12 Ağustos 2007 Pazar

BAYKAL, TUĞBA ÖZAY'I ZİYARET EDECEK Mİ?

Tuğba'yı az tanırım. Ama hırslı, azimlidir. "Mankenler oyuncu olabilir mi" tartışmasını Savaş Ay'a bırakırsak, oyunculuğa düşkün bir mankendir Tuğba.
" Mankenler oyuncu olabilir mi yerine mankenler politikacı olabilir mi" sorusunu soracak olursak ise, politikada toplumun her kesiminden temsilci olması gerektiğinden yola çıkarak, Tuğba'nın da politikaya girmesini saygıyla karşılamak gerekiyor.
Evinde oturabilirdi, jeepiyle gezebilirdi, balığa çıkabilirdi. (Balık yemeğe gitmek anlamında)
Zoru seçti! CHP'nin vitrini olacaktı belki ama kendisini cezaevinde buldu. Bu güzel kadının yüzündeki yorgun çizgiler ise adeta partisinin seçim hüsranının bir dışavurumu!
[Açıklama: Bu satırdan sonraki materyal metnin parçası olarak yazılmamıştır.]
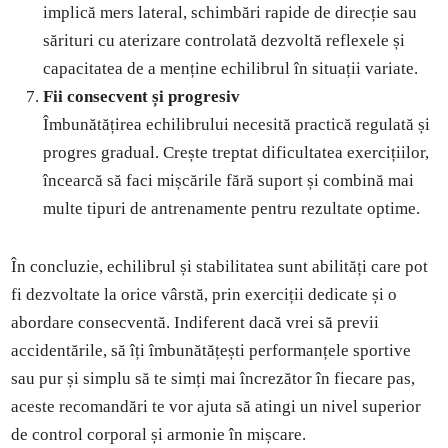
implică mers lateral, schimbări rapide de direcție sau
sărituri cu aterizare controlată dezvoltă reflexele și
capacitatea de a menține echilibrul în situații variate.
Fii consecvent și progresiv
Îmbunătățirea echilibrului necesită practică regulată și
progres gradual. Crește treptat dificultatea exercițiilor,
încearcă să faci mișcările fără suport și combină mai
multe tipuri de antrenamente pentru rezultate optime.
În concluzie, echilibrul și stabilitatea sunt abilități care pot
fi dezvoltate la orice vârstă, prin exerciții dedicate și o
abordare consecventă. Indiferent dacă vrei să previi
accidentările, să îți îmbunătățești performanțele sportive
sau pur și simplu să te simți mai încrezător în fiecare pas,
aceste recomandări te vor ajuta să atingi un nivel superior
de control corporal și armonie în mișcare.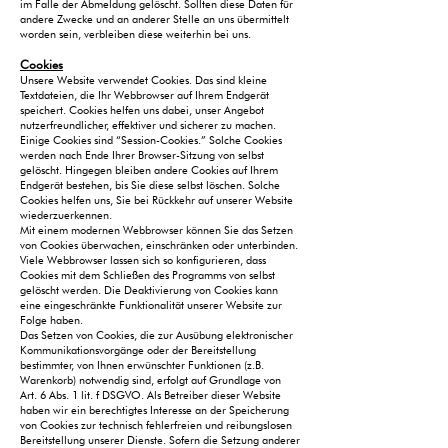
im Falle der Abmeldung gelöscht. Sollten diese Daten für
andere Zwecke und an anderer Stelle an uns übermittelt
worden sein, verbleiben diese weiterhin bei uns.
Cookies
Unsere Website verwendet Cookies. Das sind kleine
Textdateien, die Ihr Webbrowser auf Ihrem Endgerät
speichert. Cookies helfen uns dabei, unser Angebot
nutzerfreundlicher, effektiver und sicherer zu machen.
Einige Cookies sind “Session-Cookies.” Solche Cookies
werden nach Ende Ihrer Browser-Sitzung von selbst
gelöscht. Hingegen bleiben andere Cookies auf Ihrem
Endgerät bestehen, bis Sie diese selbst löschen. Solche
Cookies helfen uns, Sie bei Rückkehr auf unserer Website
wiederzuerkennen.
Mit einem modernen Webbrowser können Sie das Setzen
von Cookies überwachen, einschränken oder unterbinden.
Viele Webbrowser lassen sich so konfigurieren, dass
Cookies mit dem Schließen des Programms von selbst
gelöscht werden. Die Deaktivierung von Cookies kann
eine eingeschränkte Funktionalität unserer Website zur
Folge haben.
Das Setzen von Cookies, die zur Ausübung elektronischer
Kommunikationsvorgänge oder der Bereitstellung
bestimmter, von Ihnen erwünschter Funktionen (z.B.
Warenkorb) notwendig sind, erfolgt auf Grundlage von
Art. 6 Abs. 1 lit. f DSGVO. Als Betreiber dieser Website
haben wir ein berechtigtes Interesse an der Speicherung
von Cookies zur technisch fehlerfreien und reibungslosen
Bereitstellung unserer Dienste. Sofern die Setzung anderer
Medyamızda "meleğin düşüşü" türü bir kampanyayla anlatılıyor onun cezaevi günleri!
Paris Hilton'a benzetiliyor ama Tuğba'nın hali ve ruh durumu ne Paris'te, ne Hilton'da besbelli!
Güzel bir kadının çöküşü, medya için zengin bir malzeme.
" Koğuş arkadaşları kim?" " Ne yedi, ne içti?" "Neler yiyemedi", "Kıyafetlerini niçin değiştiremedi", "Nerede yıkandı?" gibi soruların cevabını buluyoruz gazetede.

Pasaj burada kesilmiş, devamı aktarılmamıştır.